This undersells it quite a bit. Other than his use of "stat nerds," he's quite complimentary of the work you guys do, as "even the most astute analysts have been caught looking by Bautista's breakout season," should demonstrate.

The headline, of course, is junk.
   12. James Kannengieser Posted: September 06, 2010 at 01:28 PM (#3634269)
The headline was far more provocative than the article.

Agreed. He even writes this in the piece:

But you can hardly fault the baseball nerds for failing to predict Jose Bautista's remarkable season.

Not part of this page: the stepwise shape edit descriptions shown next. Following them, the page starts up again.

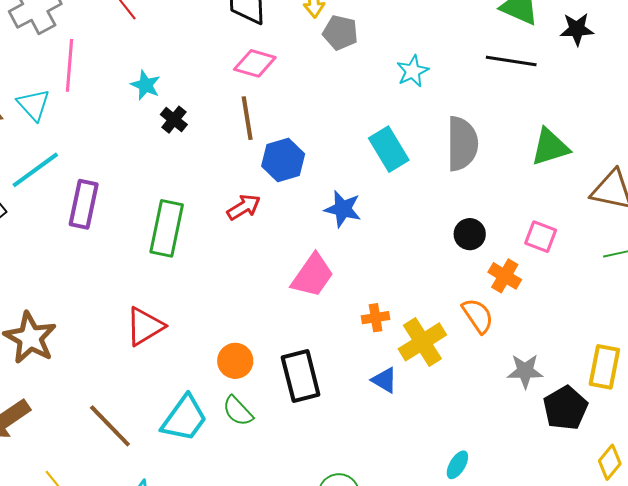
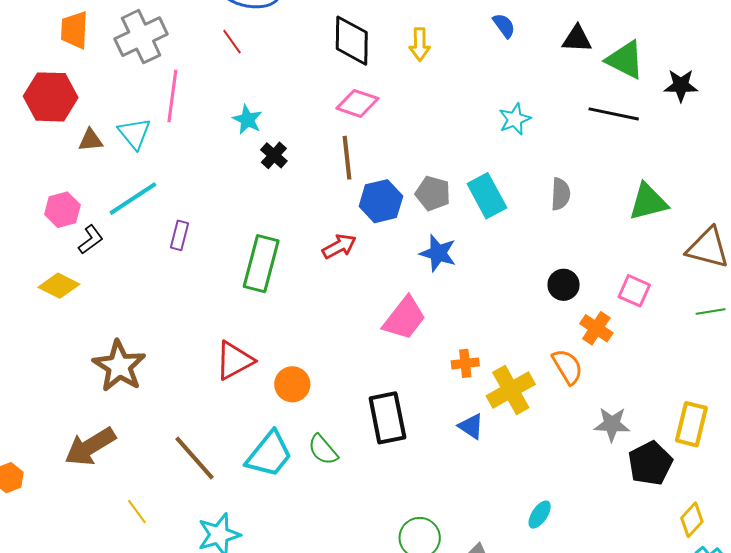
gray pentagon: (340, 33) -> (433, 193), moved
gray semicircle: (462, 144) -> (561, 194), size x0.6
purple rectangle: (84, 204) -> (180, 235), size x0.6
orange circle: (235, 361) -> (292, 384), moved

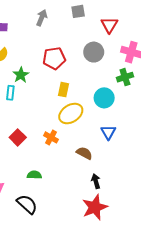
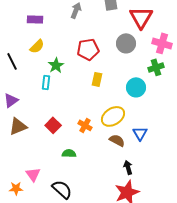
red triangle: (109, 25) -> (141, 17), size x1.4
yellow ellipse: (71, 114) -> (113, 116), moved
blue triangle: (108, 132) -> (140, 133), moved
green semicircle: (34, 175) -> (69, 153), moved

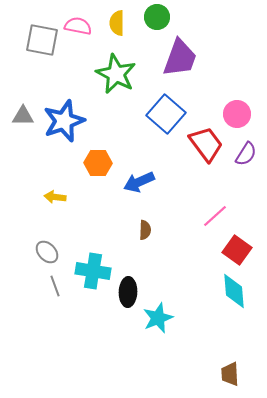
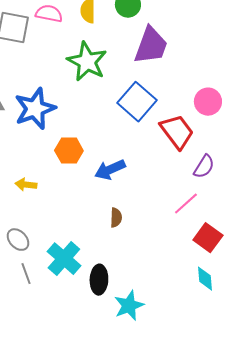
purple semicircle: (246, 154) -> (204, 167), moved
cyan cross: (93, 271) -> (64, 259), turned 32
cyan diamond: (234, 291) -> (205, 279), size x0.7

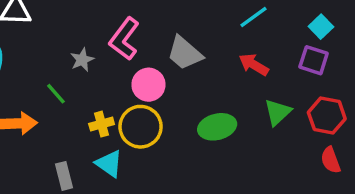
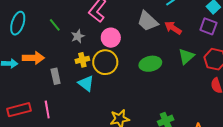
gray trapezoid: (185, 53) -> (148, 21), moved
gray star: (82, 60) -> (78, 36), moved
green line: (56, 94) -> (55, 25), moved
gray rectangle: (64, 176) -> (56, 76), moved

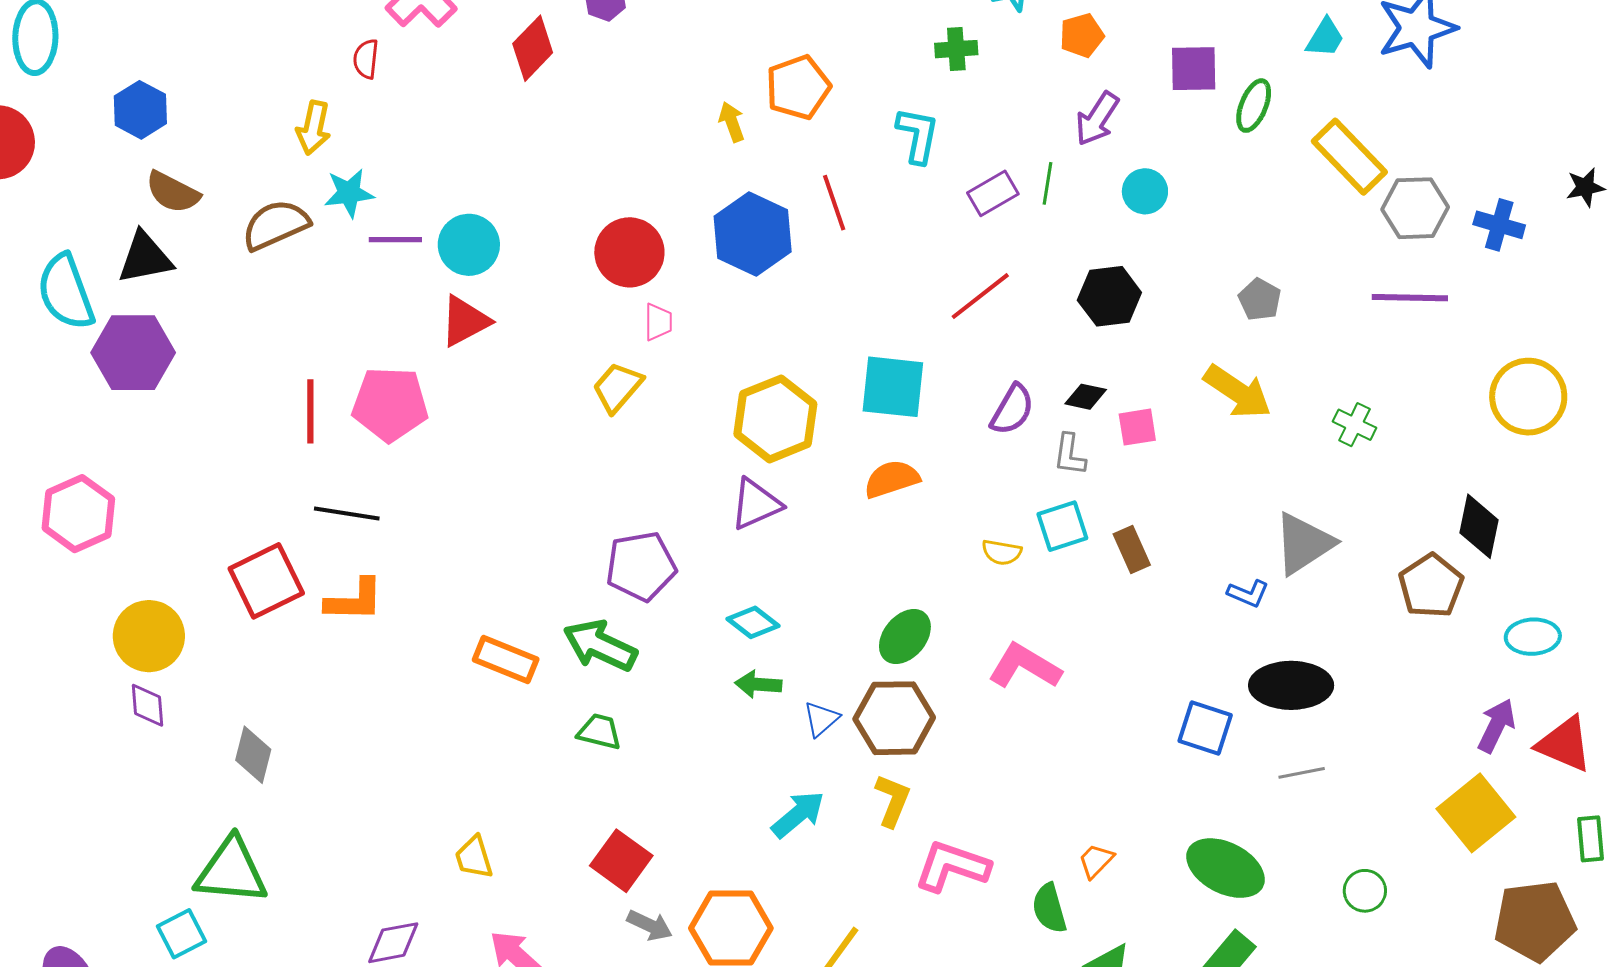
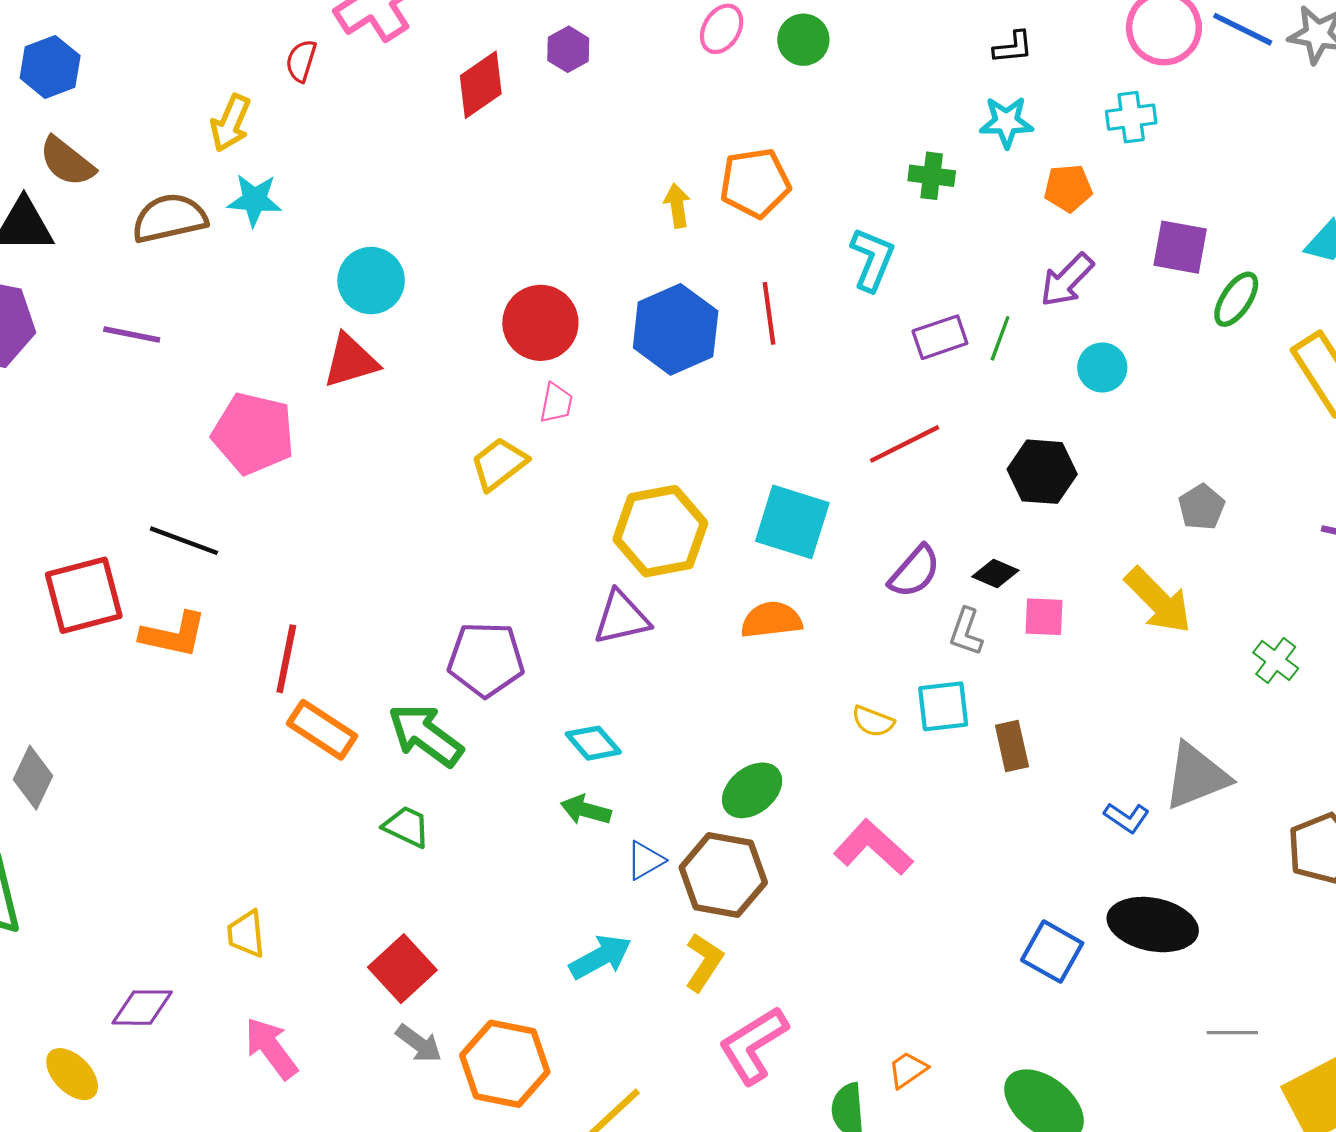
purple line: (395, 240) -> (132, 335), moved
red line: (310, 411) -> (286, 659), moved
gray line: (1302, 773) -> (1232, 1033), moved
pink L-shape: (952, 866) -> (753, 1045), turned -62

Assuming the author didn't concoct the headline, some editor is being unfair here. (Use of "baseball nerds" isn't offensive to me.)
   13. RayDiPerna Posted: September 06, 2010 at 01:36 PM (#3634274)
The above snippet takes the piece out of context. The author also wrote:

But you can hardly fault the baseball nerds for failing to predict Jose Bautista's remarkable season. Here's what they had to go on:


EDIT: Cokes all around.
   14. fra paolo Posted: September 06, 2010 at 01:38 PM (#3634275)
author didn't concoct the headline

I'm constantly surprised that people think authors do concoct the headlines. Certainly in my days in print media we kept authors as far away from the headlines as we could.
   15. Greg (U)K Posted: September 06, 2010 at 01:41 PM (#3634278)
I read the headline as "McDonald and Bautista prove the stat nerds wrong"

And thought, ok, John McDonald is having a surprisingly strong season with the bat, but that's a bit much.
   16. Greg (U)K Posted: September 06, 2010 at 01:44 PM (#3634282)
I'm constantly surprised that people think authors do concoct the headlines. Certainly in my days in print media we kept authors as far away from the headlines as we could.

I'm pretty ignorant on the subject, but I've alawys assumed one of the reasons for this was to have the headline written by someone who was putting together the whole page (ie. for formatting reasons). Is there a reason to continue this policy on the internet?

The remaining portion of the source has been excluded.